Sean S. asks, " Am I crazy, or did Biomedreports.com erase the stories from their web site where they pumped Novelos Therapeutics (NVLT.OB)?" No, you're not crazy. Biomedreports, a web site that appears to exist solely to promote biotech penny stocks, has apparently removed a story penned by the site's co-founder, M.E. Garza, last December in which he predicted Novelos and its lung cancer drug NOV-002 to be one of the "big winners" of 2010. He disclosed that he owned Novelos shares and advised his readers to buy it, too. That column, titled "Novelos Therapeutics' (NVLT.OB) CEO Is Eyeing 'Revolutionary' Phase III Study Results," is no longer available on Biomedreports' web site. Also gone from the site is a follow-on column from Garza posted days later that repeated his Novelos promotion. I was able to find a cached version of the latter Novelos column, in which Garza writes: "I recently spoke, at length, to the CEO of Novelos and he's expecting a Dendreon type move for the share price of NVLT as he eyes 'revolutionary' Phase III results for the company's NOV-002 oncology treatment compound. I rarely hear a CEO talk so openly and bullishly about their own companies (mostly due to strict forward-looking rules and laws). After studying all the information and recent filings by the company, it's easy to see that these guys are very excited about their drug compound. It's become pretty obvious, even to the most casual observer, that the patients involved in the trial are living longer than expected and that is one of the reasons why investors have begun to take more interest in the company and their Phase III study."

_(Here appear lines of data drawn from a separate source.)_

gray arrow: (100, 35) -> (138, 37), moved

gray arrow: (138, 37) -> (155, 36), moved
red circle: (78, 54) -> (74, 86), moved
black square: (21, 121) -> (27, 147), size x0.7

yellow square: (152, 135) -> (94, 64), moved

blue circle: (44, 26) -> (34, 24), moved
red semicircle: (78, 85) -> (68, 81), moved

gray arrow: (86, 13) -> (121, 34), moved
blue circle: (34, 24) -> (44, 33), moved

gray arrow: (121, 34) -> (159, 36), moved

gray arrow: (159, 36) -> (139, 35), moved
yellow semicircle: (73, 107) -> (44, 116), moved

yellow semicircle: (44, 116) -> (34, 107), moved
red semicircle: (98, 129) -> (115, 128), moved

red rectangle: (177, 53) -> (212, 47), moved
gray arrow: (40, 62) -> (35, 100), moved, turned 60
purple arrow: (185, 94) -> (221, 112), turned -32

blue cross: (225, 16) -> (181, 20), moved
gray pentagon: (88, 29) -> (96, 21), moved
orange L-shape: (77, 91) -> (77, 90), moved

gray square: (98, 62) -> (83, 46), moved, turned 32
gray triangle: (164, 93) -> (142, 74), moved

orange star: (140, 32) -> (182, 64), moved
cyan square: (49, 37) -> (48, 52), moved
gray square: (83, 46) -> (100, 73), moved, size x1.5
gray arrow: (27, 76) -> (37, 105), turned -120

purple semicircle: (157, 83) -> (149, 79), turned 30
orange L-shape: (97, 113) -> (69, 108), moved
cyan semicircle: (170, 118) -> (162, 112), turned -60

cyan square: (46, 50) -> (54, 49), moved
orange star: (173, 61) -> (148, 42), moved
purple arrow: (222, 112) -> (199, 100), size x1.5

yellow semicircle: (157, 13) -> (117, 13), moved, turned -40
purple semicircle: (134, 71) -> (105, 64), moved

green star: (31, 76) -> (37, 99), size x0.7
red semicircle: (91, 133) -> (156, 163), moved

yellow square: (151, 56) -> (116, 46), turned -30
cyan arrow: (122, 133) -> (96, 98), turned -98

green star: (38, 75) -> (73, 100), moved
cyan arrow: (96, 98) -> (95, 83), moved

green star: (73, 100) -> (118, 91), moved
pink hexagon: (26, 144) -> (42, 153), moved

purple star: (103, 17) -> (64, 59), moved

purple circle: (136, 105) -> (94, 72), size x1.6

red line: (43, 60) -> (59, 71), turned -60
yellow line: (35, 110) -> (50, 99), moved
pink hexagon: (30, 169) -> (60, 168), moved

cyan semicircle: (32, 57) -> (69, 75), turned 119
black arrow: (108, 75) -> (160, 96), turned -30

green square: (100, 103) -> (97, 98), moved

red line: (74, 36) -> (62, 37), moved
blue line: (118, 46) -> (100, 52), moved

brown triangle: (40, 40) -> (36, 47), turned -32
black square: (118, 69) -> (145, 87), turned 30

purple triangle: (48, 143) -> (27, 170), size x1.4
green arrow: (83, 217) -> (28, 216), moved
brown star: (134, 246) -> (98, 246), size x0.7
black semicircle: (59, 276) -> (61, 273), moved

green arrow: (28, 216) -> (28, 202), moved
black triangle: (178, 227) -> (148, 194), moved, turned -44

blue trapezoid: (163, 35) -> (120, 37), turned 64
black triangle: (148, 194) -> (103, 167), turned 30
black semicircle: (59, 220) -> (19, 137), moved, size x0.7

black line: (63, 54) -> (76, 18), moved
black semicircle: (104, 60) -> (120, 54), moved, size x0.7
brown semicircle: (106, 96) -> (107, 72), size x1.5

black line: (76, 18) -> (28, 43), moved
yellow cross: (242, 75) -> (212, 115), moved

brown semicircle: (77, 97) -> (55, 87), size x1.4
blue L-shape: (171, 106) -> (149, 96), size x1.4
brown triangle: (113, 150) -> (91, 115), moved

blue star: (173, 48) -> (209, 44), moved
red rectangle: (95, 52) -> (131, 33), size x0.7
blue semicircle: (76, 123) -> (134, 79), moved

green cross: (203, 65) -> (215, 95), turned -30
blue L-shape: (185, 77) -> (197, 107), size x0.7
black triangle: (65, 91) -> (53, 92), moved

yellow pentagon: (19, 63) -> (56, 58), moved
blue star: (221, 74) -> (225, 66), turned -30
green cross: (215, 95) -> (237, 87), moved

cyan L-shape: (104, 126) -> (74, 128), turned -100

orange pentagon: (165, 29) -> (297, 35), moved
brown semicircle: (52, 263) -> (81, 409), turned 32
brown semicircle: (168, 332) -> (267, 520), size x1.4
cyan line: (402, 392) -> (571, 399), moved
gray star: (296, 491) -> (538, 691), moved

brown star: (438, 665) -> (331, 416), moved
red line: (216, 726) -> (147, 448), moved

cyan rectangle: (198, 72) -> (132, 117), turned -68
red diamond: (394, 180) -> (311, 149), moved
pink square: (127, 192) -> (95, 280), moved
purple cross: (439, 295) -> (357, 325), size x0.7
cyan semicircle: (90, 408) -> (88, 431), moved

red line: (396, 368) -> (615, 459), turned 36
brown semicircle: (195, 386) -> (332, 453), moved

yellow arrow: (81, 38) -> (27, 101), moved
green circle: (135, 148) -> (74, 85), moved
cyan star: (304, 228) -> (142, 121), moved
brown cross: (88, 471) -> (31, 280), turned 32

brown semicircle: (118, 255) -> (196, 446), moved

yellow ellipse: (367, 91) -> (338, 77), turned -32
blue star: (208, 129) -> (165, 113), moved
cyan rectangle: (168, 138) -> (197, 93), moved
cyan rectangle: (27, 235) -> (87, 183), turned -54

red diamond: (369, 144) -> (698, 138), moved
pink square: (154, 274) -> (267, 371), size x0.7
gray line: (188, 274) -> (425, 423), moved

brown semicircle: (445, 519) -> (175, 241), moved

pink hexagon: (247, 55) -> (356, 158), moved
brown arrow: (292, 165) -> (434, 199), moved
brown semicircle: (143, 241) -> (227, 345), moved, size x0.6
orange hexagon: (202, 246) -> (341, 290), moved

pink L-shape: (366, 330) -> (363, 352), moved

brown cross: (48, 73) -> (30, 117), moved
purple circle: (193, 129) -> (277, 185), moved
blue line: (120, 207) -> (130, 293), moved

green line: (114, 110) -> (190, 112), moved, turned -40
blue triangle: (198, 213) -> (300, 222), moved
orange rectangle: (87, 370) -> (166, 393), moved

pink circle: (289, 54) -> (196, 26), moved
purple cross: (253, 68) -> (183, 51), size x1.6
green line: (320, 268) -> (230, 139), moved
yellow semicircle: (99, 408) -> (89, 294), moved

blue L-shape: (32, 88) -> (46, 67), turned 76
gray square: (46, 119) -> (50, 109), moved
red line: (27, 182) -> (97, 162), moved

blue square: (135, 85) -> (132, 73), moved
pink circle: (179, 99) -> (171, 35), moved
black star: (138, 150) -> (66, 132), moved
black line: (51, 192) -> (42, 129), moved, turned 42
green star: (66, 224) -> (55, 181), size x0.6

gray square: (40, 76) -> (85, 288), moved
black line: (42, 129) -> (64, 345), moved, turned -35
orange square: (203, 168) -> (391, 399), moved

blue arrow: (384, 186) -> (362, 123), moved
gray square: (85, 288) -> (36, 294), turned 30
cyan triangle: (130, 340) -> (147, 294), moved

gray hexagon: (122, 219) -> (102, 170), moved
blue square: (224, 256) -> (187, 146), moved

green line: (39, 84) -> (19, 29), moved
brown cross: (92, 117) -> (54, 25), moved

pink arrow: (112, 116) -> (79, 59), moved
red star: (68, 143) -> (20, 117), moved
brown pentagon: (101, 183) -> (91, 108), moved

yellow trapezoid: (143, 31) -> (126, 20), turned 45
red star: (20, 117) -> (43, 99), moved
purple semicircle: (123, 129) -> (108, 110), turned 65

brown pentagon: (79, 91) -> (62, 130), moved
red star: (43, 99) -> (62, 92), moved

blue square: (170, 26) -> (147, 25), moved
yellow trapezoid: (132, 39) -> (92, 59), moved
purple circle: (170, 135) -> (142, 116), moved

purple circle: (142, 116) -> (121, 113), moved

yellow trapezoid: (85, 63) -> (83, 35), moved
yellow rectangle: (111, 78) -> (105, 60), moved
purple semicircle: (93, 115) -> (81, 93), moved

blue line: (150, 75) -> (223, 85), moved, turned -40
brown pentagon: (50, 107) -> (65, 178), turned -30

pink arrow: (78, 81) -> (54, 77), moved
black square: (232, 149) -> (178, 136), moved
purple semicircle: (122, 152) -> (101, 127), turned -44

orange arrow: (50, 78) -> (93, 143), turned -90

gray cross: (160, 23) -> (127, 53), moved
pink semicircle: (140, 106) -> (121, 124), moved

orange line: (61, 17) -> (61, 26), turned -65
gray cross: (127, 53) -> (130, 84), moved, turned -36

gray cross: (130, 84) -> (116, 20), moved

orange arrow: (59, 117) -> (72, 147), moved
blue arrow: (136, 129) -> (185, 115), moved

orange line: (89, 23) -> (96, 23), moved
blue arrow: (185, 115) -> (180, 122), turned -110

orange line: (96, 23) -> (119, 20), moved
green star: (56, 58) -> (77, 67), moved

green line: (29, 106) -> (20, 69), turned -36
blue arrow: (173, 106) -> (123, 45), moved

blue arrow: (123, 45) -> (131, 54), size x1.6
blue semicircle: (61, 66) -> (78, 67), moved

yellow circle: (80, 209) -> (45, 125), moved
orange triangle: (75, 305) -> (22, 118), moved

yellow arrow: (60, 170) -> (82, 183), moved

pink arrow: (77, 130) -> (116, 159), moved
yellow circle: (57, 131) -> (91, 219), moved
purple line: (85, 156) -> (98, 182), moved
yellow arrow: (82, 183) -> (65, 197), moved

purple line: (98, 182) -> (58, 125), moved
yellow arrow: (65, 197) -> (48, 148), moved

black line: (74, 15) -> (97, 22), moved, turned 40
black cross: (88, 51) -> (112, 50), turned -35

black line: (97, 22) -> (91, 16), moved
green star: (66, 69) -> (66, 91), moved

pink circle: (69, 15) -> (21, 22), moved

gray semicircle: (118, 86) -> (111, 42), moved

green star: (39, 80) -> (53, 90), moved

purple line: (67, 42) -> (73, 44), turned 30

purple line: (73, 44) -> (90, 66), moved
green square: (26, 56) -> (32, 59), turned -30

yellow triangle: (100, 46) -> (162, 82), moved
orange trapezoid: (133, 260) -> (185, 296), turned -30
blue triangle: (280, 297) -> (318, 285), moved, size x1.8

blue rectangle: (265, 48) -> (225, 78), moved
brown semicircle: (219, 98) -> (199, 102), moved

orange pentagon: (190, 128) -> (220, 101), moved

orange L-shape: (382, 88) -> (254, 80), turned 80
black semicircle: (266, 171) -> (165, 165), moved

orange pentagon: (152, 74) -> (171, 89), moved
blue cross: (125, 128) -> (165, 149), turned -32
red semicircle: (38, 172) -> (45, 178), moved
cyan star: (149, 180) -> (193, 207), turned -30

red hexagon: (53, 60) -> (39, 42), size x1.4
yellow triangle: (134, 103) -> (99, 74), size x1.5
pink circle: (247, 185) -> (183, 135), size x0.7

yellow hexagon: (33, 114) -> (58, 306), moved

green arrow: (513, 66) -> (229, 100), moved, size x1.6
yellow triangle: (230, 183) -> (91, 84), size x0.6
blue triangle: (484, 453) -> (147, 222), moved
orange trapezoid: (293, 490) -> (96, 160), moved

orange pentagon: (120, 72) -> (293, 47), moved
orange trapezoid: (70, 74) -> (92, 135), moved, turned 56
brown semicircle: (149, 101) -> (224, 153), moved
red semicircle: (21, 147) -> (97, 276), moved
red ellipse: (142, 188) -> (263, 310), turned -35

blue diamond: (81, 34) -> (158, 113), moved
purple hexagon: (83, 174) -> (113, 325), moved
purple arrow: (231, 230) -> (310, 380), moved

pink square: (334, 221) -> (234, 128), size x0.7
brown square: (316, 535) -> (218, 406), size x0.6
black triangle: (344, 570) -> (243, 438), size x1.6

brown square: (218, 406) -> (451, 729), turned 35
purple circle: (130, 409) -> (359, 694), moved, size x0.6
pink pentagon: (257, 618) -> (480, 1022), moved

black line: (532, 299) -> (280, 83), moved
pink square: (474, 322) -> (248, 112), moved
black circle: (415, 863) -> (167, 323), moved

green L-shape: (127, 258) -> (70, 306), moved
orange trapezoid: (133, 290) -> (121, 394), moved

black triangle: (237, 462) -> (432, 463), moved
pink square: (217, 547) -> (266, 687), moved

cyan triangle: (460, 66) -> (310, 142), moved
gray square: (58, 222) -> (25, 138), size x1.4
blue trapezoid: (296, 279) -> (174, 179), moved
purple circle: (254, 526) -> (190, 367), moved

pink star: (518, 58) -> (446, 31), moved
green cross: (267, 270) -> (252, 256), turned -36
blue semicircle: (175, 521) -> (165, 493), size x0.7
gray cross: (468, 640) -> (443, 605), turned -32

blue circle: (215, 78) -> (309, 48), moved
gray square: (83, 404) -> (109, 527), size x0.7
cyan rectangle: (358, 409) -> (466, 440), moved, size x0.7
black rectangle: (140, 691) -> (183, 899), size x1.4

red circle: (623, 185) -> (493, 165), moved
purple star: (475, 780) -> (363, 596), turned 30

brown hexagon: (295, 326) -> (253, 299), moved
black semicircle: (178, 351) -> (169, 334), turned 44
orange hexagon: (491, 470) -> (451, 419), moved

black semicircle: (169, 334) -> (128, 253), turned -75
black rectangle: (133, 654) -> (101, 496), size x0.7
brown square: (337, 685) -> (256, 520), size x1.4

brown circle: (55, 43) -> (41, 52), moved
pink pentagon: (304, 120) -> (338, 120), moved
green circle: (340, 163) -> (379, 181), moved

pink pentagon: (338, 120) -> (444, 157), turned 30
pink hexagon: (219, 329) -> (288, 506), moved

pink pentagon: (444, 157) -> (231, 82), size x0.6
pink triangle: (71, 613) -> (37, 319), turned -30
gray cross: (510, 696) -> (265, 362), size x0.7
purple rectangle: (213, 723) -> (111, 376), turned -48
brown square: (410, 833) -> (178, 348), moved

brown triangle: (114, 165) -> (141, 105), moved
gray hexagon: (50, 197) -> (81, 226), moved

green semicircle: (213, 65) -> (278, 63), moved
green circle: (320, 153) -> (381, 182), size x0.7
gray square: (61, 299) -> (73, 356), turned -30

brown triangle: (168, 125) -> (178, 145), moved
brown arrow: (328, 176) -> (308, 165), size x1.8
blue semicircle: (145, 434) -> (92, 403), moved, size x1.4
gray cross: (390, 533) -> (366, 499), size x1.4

Taylor writes, " Something seems to be on the horizon for InterMune (ITMN) in March. Can you comment?" An FDA advisory panel is meeting on March 9 to review the efficacy and safety of InterMune's pirfenidone as a treatment for the progressive and fatal lung disease idiopathic pulmonary fibrosis (IPF). This FDA panel meeting is high stakes for InterMune. If the panel gives the thumbs-up to pirfenidone, it will likely become the first drug for IPF approved by the FDA or its counterparts in Europe. With well over 200,000 IPF patients in the U.S. and Europe, InterMune could transform pirfenidone into a highly profitable drug with more than $1 billion in peak sales. The potential hitch in the plan is that InterMune conducted two phase III studies of pirfenidone in IPF patients. One study was positive, but the other was negative. InterMune will argue that the combined data from both studies demonstrates pirfenidone's benefit for IPF patients. This is likely to be the major discussion point at the FDA panel meeting on March 9. My prediction (for what it's worth): The FDA isn't going to be entirely pleased with the mixed pirfenidone data and the agency will voice that displeasure when the pirfenidone briefing documents are released publicly a couple of days before the advisory panel meeting. Some investors will panic at the sight of a negative FDA review and InterMune's stock will fall. However, at the actual advisory panel meeting, the point will be driven home that doctors today have no good treatment options for patients with IPF. It's a fatal disease. The pirfenidone data, while not perfect, is convincing enough. The experts on the FDA panel, therefore, will likely side with InterMune and vote to recommend pirfenidone's approval.
Again via Twitter, a tweet from @jq1234t: " What's your thought on Aryx Therapeutics' (ARYX) strategic option? Currently, it trades at $40 million market cap. Budiodarone should be worth as much." Aryx (and budiodarone) looks cheap today because the company announced last week that no partner was willing to sign a deal for the atrial fibrilation drug. Aryx has brought in an investment bank to explore its "strategic options" -- the not-so-subtle code for surrender. Given my previous lecture about accountability, I'll note here that Aryx was a stock I liked, although Aryx's fortunes were already on thin ice to due not-so-hot data from a clinical trial of its blood-clotting drug tecarfarin announced last July.Risk-taking investors might be tempted to bite into Aryx today on the off chance the company does find a buyer for its drug assets. I've never had luck advocating that strategy with other stocks, including the now-defunct Panacos Pharmaceuticals and Xoma ( XOMA - Get Report) (another one of my bad calls).